The report states, “The findings show that production and distribution costs surged further by 18.2 per cent in the quarter under review, from the 20.1 per cent increase witnessed in the preceding quarter.”

While the report indicated a slight improvement in sales volume by 1.1 per cent, other key indicators such as capacity utilisation, manufacturing investment, and employment recorded further contractions.

MAN’s MCCI is an index to measure changes in the quarterly pulse of manufacturing activities concerning movement in the macroeconomy and government policies. It has a baseline of 50 points, suggesting a stationary point in the economy.

When the MCCI rises above 50 points, it shows manufacturers have increasing confidence in the economy, and when it drops below 50, it signifies otherwise.

Ajayi-Kadir revealed in the report that capacity utilisation declined by 0.8 per cent in Q4 2024 while manufacturing investment dropped by 1.2 per cent.

Employment in the sector also fell by 0.7 per cent, although the contraction was lower than the 3.5 per cent recorded in Q3 2024.

Ajayi-Kadir also noted that the cost of shipment rose by 11.6 per cent in Q4 2024 from the 17 per cent increase recorded in Q3 2024.

“A close observation of the analysis indicates that only the sales volume recorded a favourable change during the period of review,” MAN’s DG stated. “However, the analysis generally reveals that the adverse effects of the prevailing macroeconomic reforms are diminishing as production and distribution costs, capacity utilisation, volume of production, investment, employment, and cost of shipment recorded lower adverse changes compared to the previous quarter.”

Manufacturers identified high energy costs, forex scarcity, multiple taxation, and poor infrastructure as the biggest threats to their survival.

According to the report, high electricity tariffs and the cost of alternative energy remained a major burden on production.

The manufacturing chief executive officers also flagged the high exchange rate, interest rate hikes, and inconsistent government policies as factors crippling their businesses.

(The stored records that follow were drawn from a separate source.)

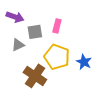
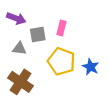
gray triangle: (18, 45) -> (19, 48), turned 32
brown cross: (35, 76) -> (20, 82), moved

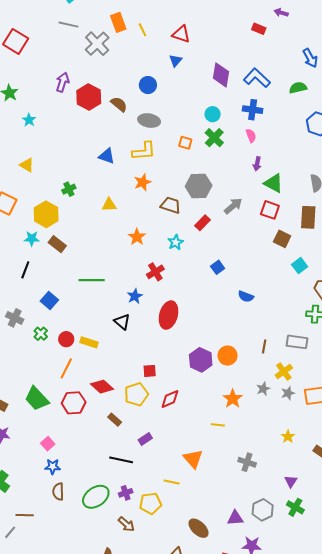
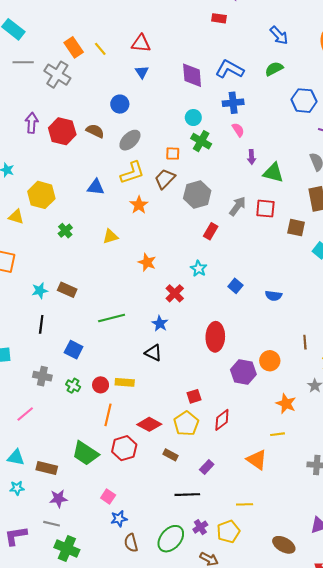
gray ellipse: (149, 121) -> (130, 140), turned -40
brown trapezoid: (171, 205) -> (165, 179), moved, turned -50
red square: (270, 210) -> (265, 209), moved
yellow hexagon: (46, 214) -> (41, 195), moved
cyan star: (176, 242) -> (199, 269), moved
blue square: (218, 267) -> (235, 286), moved
red ellipse: (169, 315) -> (215, 337), moved
orange triangle: (193, 459) -> (257, 460), moved

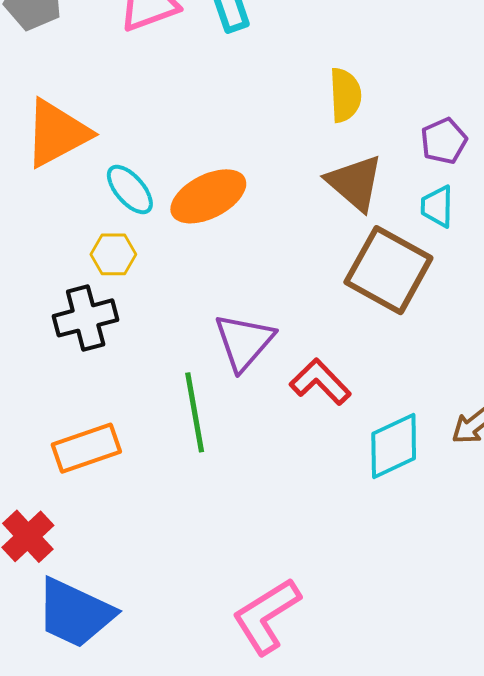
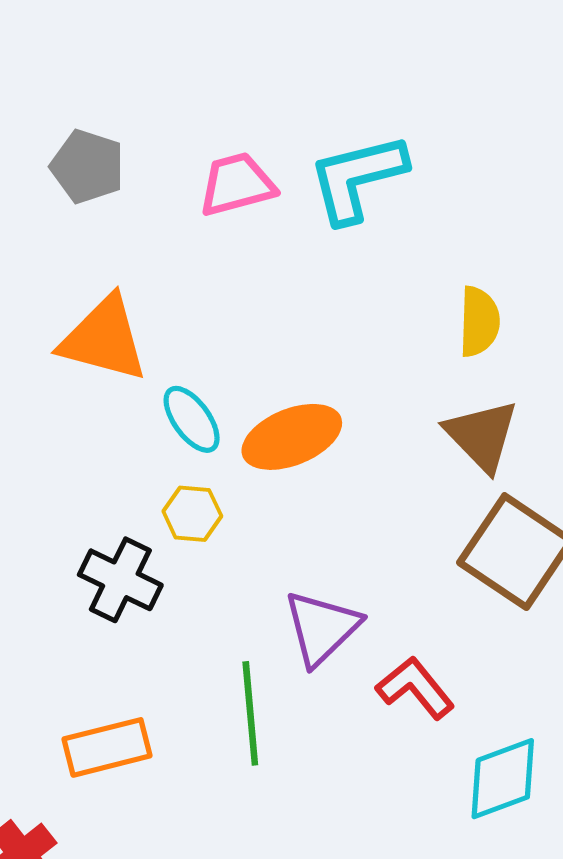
orange triangle: (57, 133) -> (104, 339), turned 38
yellow hexagon: (113, 254) -> (192, 514), moved
black cross: (86, 318) -> (120, 580), turned 36

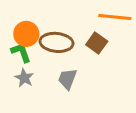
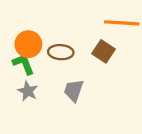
brown ellipse: (57, 42) -> (61, 52), size x0.7

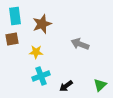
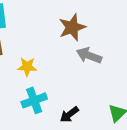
brown star: (42, 24) -> (72, 27), moved

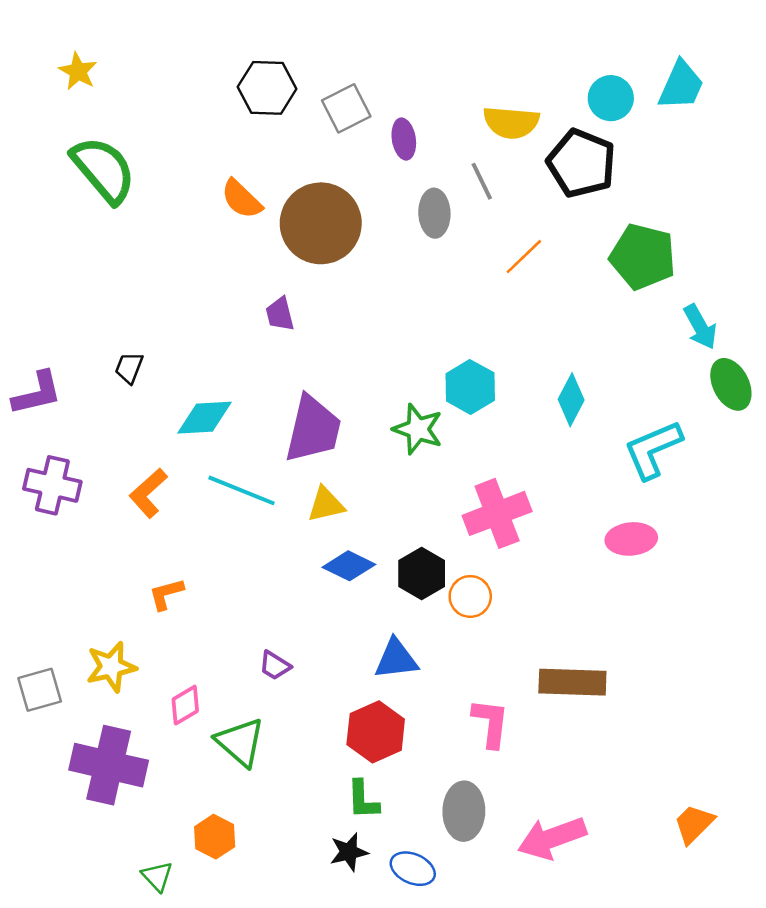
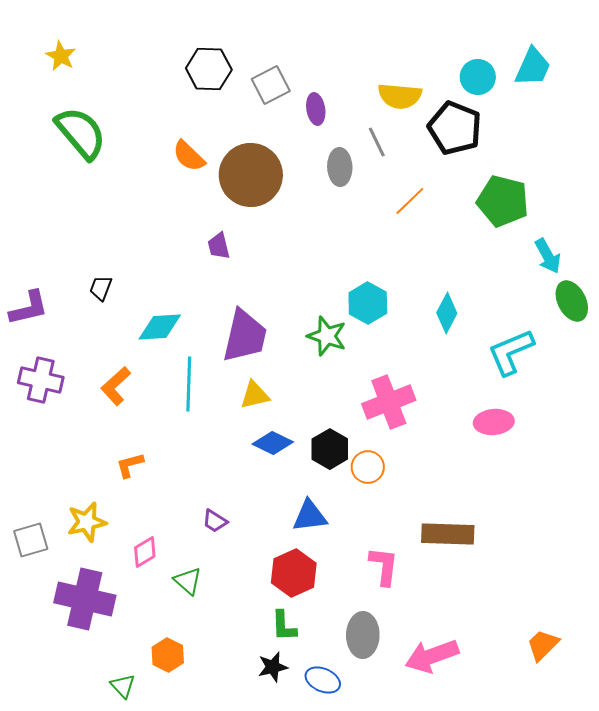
cyan line: (242, 490) -> (189, 384), turned 70
green triangle: (240, 742) -> (188, 581), size x0.7

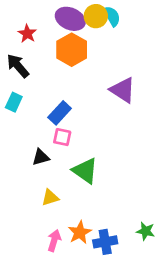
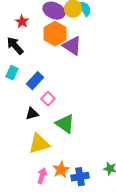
purple triangle: (123, 90) -> (72, 46), moved
blue rectangle: (60, 113) -> (35, 81), moved
pink square: (62, 137) -> (48, 99), turned 32
yellow triangle: (50, 198) -> (39, 144), size x1.6

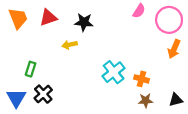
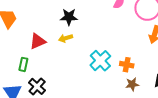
red triangle: (48, 18) -> (38, 41), moved
yellow arrow: (70, 45) -> (66, 38), moved

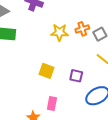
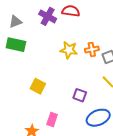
yellow square: (46, 71) -> (38, 86), moved

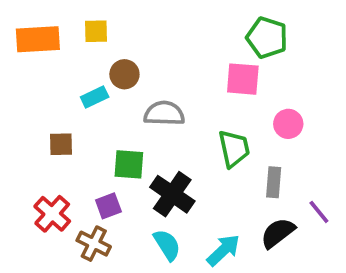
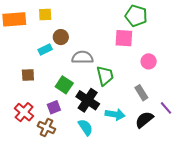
green trapezoid: (234, 149) -> (105, 76), moved
green square: (129, 164) -> (64, 85), turned 30
gray rectangle: (274, 182) -> (141, 93), turned -35
cyan arrow: (223, 250) -> (115, 114), moved, turned 54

“Manufacturing operations were directly stalled by the lingering effects of high raw material costs, energy, and logistics, as the existence of high exchange rates, interest rates, and inflation rates remain unfavourable to the overall business environment,” the report noted.

Despite the tough conditions, the MCCI inched up by 0.5 points to 50.7 points in Q4 from 50.2 points in Q3, reflecting marginal optimism among industry players.

However, projections for the first quarter of 2025 show a downward trend.

The expected business condition dropped from 56 points to 53.2 points, while the projected employment condition slid to 53 points.

The anticipated production level also fell from 54.3 to 54 points, indicating manufacturers’ fears of further economic downturns.

The report suggested that hopes for stability in exchange rates, a halt in interest rate hikes, lower energy costs, and tax reforms were keeping optimism afloat.

Manufacturers urged the Federal Government to take immediate steps to ease the financial and operational burden on the sector.

Key recommendations include suspending further electricity tariff hikes and reviewing previous increases, pausing interest rate hikes, directing banks to offer manufacturers single-digit loans, and expanding the Bank of Industry’s capital base to improve access to industrial credit.

Ajayi-Kadir also called for the clearing of the outstanding $2.4bn forex forward contract to restore confidence in the currency market, halting the 15 per cent increase in port charges and facilitating the implementation of the National Single Window project to reduce trade costs.

He also recommended fast-tracking tax reforms and establishing a more transparent exchange rate mechanism for customs duties.

MAN’s DG emphasised that addressing these challenges would stabilise the manufacturing sector, boost production, and drive economic growth.

“Nigerian manufacturing is on its last breath. The future of the country will continue to hang in the balance unless the plight of manufacturers is adequately addressed with appropriate interventions,” he warned.